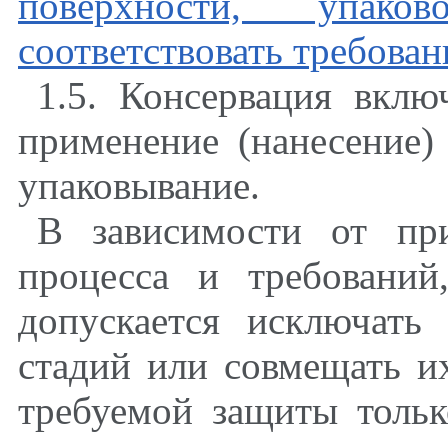
поверхности, упако
соответствовать требова
1.5. Консервация вклю
применение (нанесение)
упаковывание.
В зависимости от при
процесса и требований
допускается исключать
стадий или совмещать и
требуемой защиты тольк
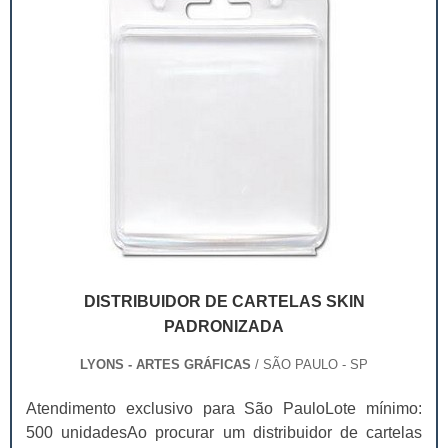
DISTRIBUIDOR DE CARTELAS SKIN
PADRONIZADA
LYONS - ARTES GRÁFICAS
/ SÃO PAULO - SP
Atendimento exclusivo para São PauloLote mínimo:
500 unidadesAo procurar um distribuidor de cartelas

_Aim of the exercise_. Apart from the pictures, the entries above are to be repeated in full and exactly.

_Your response_.
поверхности, упако
соответствовать требова
1.5. Консервация вклю
применение (нанесение)
упаковывание.
В зависимости от при
процесса и требований
допускается исключать
стадий или совмещать и
требуемой защиты тольк
DISTRIBUIDOR DE CARTELAS SKIN
PADRONIZADA
LYONS - ARTES GRÁFICAS
/ SÃO PAULO - SP
Atendimento exclusivo para São PauloLote mínimo:
500 unidadesAo procurar um distribuidor de cartelas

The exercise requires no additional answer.